(Data for processing):
--*--

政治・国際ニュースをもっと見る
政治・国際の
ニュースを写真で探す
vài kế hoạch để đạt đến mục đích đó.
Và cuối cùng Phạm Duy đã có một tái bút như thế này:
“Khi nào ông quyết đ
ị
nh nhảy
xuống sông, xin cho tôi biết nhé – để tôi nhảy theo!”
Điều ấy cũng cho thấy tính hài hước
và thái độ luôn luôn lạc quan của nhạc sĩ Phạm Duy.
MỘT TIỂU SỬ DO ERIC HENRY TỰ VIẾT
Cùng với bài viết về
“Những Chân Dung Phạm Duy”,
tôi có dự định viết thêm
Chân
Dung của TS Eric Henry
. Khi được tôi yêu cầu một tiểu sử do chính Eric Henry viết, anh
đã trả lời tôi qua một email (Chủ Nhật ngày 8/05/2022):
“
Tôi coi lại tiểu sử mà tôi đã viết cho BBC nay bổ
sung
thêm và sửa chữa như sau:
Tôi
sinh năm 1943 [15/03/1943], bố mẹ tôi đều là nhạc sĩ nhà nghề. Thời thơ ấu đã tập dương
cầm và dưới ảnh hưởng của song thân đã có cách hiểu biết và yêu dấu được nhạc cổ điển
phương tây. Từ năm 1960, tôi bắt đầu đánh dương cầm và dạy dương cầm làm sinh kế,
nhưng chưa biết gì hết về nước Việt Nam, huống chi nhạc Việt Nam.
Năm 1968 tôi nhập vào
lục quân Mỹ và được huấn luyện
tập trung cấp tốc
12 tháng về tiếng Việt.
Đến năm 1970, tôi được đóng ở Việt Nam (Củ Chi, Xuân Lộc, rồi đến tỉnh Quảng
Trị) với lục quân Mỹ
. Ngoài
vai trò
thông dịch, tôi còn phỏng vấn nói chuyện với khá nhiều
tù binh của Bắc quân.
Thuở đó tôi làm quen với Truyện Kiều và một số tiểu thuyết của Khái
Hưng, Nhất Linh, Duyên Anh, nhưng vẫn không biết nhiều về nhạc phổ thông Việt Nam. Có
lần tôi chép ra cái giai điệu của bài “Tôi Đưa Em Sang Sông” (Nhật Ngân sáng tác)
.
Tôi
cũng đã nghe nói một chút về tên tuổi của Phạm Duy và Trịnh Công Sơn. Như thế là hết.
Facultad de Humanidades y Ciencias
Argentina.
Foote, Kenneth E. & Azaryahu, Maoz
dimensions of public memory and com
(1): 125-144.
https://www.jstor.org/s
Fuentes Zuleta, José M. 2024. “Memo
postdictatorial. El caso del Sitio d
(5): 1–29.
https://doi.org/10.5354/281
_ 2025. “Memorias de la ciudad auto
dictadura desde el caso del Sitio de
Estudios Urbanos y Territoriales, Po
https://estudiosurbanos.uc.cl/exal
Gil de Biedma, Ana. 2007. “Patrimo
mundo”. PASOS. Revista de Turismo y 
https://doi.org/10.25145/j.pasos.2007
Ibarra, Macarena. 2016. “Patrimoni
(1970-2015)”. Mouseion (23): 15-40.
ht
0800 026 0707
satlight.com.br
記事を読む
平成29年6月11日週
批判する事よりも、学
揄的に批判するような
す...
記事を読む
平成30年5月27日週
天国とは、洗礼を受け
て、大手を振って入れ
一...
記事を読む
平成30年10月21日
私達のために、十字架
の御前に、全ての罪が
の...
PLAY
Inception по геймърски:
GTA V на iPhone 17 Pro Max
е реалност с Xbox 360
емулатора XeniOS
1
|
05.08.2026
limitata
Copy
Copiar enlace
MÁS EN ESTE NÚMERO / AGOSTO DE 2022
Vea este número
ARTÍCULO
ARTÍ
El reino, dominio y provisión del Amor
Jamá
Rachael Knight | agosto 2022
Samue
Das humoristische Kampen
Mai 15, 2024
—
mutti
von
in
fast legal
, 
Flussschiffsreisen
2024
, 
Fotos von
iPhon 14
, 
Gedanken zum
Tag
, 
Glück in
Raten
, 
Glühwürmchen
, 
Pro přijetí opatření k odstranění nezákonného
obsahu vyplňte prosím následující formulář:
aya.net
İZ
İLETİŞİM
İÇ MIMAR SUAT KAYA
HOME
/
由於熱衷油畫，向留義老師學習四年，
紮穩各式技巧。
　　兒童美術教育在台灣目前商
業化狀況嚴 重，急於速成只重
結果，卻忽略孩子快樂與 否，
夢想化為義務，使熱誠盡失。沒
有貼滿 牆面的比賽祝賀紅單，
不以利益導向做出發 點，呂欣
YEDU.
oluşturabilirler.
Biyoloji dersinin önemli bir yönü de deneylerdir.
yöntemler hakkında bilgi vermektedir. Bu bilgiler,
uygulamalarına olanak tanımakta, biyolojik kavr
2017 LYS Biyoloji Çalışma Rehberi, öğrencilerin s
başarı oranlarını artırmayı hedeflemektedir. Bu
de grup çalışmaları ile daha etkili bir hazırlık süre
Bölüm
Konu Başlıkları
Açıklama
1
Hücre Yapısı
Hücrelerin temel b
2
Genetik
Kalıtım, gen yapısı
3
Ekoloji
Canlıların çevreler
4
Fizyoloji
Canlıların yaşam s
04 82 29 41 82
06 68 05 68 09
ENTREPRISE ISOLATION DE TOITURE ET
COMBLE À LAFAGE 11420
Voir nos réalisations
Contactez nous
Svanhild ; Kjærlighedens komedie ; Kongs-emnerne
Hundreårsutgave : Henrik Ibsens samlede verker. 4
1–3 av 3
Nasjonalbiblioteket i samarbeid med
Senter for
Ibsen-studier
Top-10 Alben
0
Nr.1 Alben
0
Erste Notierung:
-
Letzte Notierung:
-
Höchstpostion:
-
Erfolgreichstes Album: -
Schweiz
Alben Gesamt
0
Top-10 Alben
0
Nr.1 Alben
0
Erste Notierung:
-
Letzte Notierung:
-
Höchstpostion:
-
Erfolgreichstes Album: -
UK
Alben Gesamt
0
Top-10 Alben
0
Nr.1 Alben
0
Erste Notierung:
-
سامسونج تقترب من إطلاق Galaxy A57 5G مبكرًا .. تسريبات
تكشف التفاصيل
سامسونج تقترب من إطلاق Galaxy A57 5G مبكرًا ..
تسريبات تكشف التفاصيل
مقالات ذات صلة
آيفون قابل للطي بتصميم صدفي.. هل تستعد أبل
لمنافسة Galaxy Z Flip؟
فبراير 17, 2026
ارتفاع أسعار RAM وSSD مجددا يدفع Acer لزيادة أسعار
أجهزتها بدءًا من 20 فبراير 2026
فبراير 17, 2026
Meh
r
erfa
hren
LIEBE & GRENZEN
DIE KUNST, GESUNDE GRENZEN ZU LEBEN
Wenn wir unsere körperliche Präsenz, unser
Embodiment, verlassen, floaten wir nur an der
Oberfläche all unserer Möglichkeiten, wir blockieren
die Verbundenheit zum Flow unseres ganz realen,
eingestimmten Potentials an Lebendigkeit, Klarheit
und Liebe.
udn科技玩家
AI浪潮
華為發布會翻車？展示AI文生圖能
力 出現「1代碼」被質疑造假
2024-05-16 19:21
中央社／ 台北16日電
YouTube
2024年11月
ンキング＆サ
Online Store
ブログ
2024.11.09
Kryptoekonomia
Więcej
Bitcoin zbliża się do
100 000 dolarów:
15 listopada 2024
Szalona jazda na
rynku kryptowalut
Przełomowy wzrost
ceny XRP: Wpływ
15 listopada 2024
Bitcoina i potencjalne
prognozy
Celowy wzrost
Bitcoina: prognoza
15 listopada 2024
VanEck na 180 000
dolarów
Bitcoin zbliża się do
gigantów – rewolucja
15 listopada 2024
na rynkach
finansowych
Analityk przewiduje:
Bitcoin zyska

--*--

(Work order):
Each line with the string "Phạm" counts once; report how many such lines the material has, as a bare number.

(Result for this task):
4